The answers were sobering. 3 out of the 5 the most-commonly cited answers (first 3 outlined below) can fairly be lumped together as “internal disarray.” Although they touch on technology, technology isn’t the point.

Instead, three of the most-common reasons that customers don’t come back have everything to do with a company’s organization, leadership and management.

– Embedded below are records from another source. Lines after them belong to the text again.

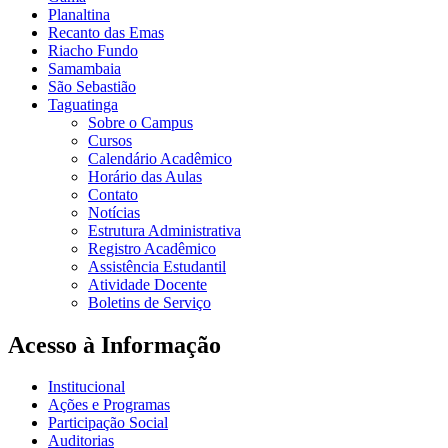
Planaltina
Recanto das Emas
Riacho Fundo
Samambaia
São Sebastião
Taguatinga
Sobre o Campus
Cursos
Calendário Acadêmico
Horário das Aulas
Contato
Notícias
Estrutura Administrativa
Registro Acadêmico
Assistência Estudantil
Atividade Docente
Boletins de Serviço
Acesso à Informação
Institucional
Ações e Programas
Participação Social
Auditorias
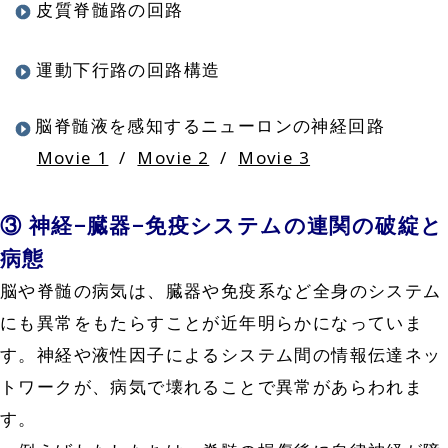
皮質脊髄路の回路
運動下行路の回路構造
脳脊髄液を感知するニューロンの神経回路
Movie 1
/
Movie 2
/
Movie 3
③ 神経−臓器−免疫システムの連関の破綻と
病態
脳や脊髄の病気は、臓器や免疫系など全身のシステム
にも異常をもたらすことが近年明らかになっていま
す。神経や液性因子によるシステム間の情報伝達ネッ
トワークが、病気で壊れることで異常があらわれま
す。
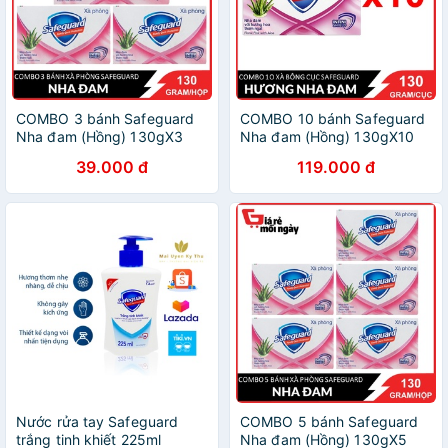
COMBO 3 bánh Safeguard
COMBO 10 bánh Safeguard
Nha đam (Hồng) 130gX3
Nha đam (Hồng) 130gX10
39.000 đ
119.000 đ
Nước rửa tay Safeguard
COMBO 5 bánh Safeguard
trắng tinh khiết 225ml
Nha đam (Hồng) 130gX5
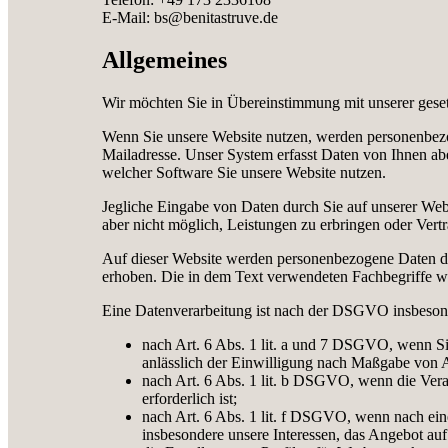
E-Mail: bs@benitastruve.de
Allgemeines
Wir möchten Sie in Übereinstimmung mit unserer gese
Wenn Sie unsere Website nutzen, werden personenbezoge
Mailadresse. Unser System erfasst Daten von Ihnen ab
welcher Software Sie unsere Website nutzen.
Jegliche Eingabe von Daten durch Sie auf unserer Websit
aber nicht möglich, Leistungen zu erbringen oder Vertr
Auf dieser Website werden personenbezogene Daten d
erhoben. Die in dem Text verwendeten Fachbegriffe w
Eine Datenverarbeitung ist nach der DSGVO insbesonde
nach Art. 6 Abs. 1 lit. a und 7 DSGVO, wenn Sie
anlässlich der Einwilligung nach Maßgabe von 
nach Art. 6 Abs. 1 lit. b DSGVO, wenn die Vera
erforderlich ist;
nach Art. 6 Abs. 1 lit. f DSGVO, wenn nach eine
insbesondere unsere Interessen, das Angebot auf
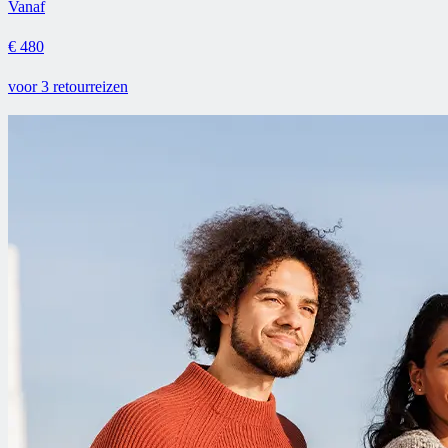
Vanaf
€ 480
voor 3 retourreizen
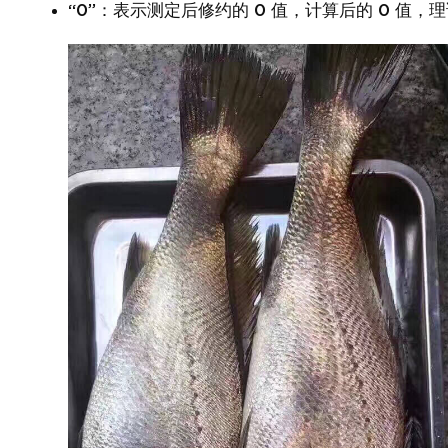
“0”：表示测定后修约的 0 值，计算后的 0 值，理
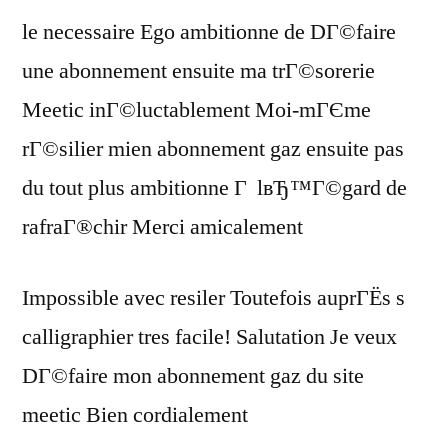
le necessaire Ego ambitionne de DГ©faire
une abonnement ensuite ma trГ©sorerie
Meetic inГ©luctablement Moi-mГЄme
rГ©silier mien abonnement gaz ensuite pas
du tout plus ambitionne Г lвЂ™Г©gard de
rafraГ®chir Merci amicalement
Impossible avec resiler Toutefois auprГЁs s
calligraphier tres facile! Salutation Je veux
DГ©faire mon abonnement gaz du site
meetic Bien cordialement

  1. The most frequently-cited internal barrier to customer loyalty was “lack of consistent marketing efforts and communication,” chosen by more than half (51%). Yes, that can be a technology problem, if marketers don’t have the ability to easily see which customers have been contacted through which channels or the ability to coordinate campaigns (with or without any level of personalization). But often it’s a leadership, organizational design and data strategy challenge, where the one hand — traditional marketing — doesn’t know what the other – digital marketing — is doing.
  1. 40% of the marketing executives surveyed cited lack of modern, enabling technologies as a reason customers don’t come back. That’s likely another sign of internal confusion. There are plenty of modern, enabling technologies available to all kinds of digital marketers, and obviously, at Sailthru, we provide solutions that are specifically designed to help marketers acquire, grow and retain customers so that they become repeat purchasers.
  1. The third, equally dismaying reason that marketers believe customers don’t return to shop with them repeatedly is “poor/inconsistent customer service.” Again, that’s all about internal management, or the lack of it.

The other top 2 barriers are directly related to technology…

They seem to indicate that front-line marketers absolutely understand the value of modern technology, but that they may have difficulty translating that conviction to those higher up in management.

  1. 40% percent of retailers said one of the reasons customers didn’t return to them was that they didn’t offer a seamless, omnichannel shopping experience. And, of course, that’s something that an investment in the appropriate technologies alongside changes in operations can provide. The tough part is that at least 40% of marketers know they need a seamless, omnichannel shopping experience, but they still can’t persuade their organizations to adopt this pillar of modern digital marketing. Given the size of the initiative many most likely don’t know where to start or who is on first.
  1. Lack of personalization, chosen by 27% as a reason customers don’t become more loyal, presents similar issues. Investment in technology can allow personalization, and even small steps along the road to personalization can make a big difference. But here we see that at least 27% of marketers know they need to start personalizing, and still can’t make it happen. Given the importance of data in delivering and constantly improving personalization, this barrier might speak as much to technology challenges as it does to data governance. If marketing doesn’t have a stake in customer data ownership that data goes unused as a resource.

Conundrums like these are why we always advise clients to start by identifying their goals and then work backwards from there. When everything is a priority, nothing gets accomplished and as budgets continue to shift to marketing organizations in terms of technology buying power, marketing must have a seat at the table when it comes to operations designed to fulfill the customer experience, manage customer data and develop the insights necessary to reset goals over time.

Until shifts are made to favor long-term profitability over short-term conversion, the conversations necessary to overcome these barriers will stay in the minds, rather than become matter.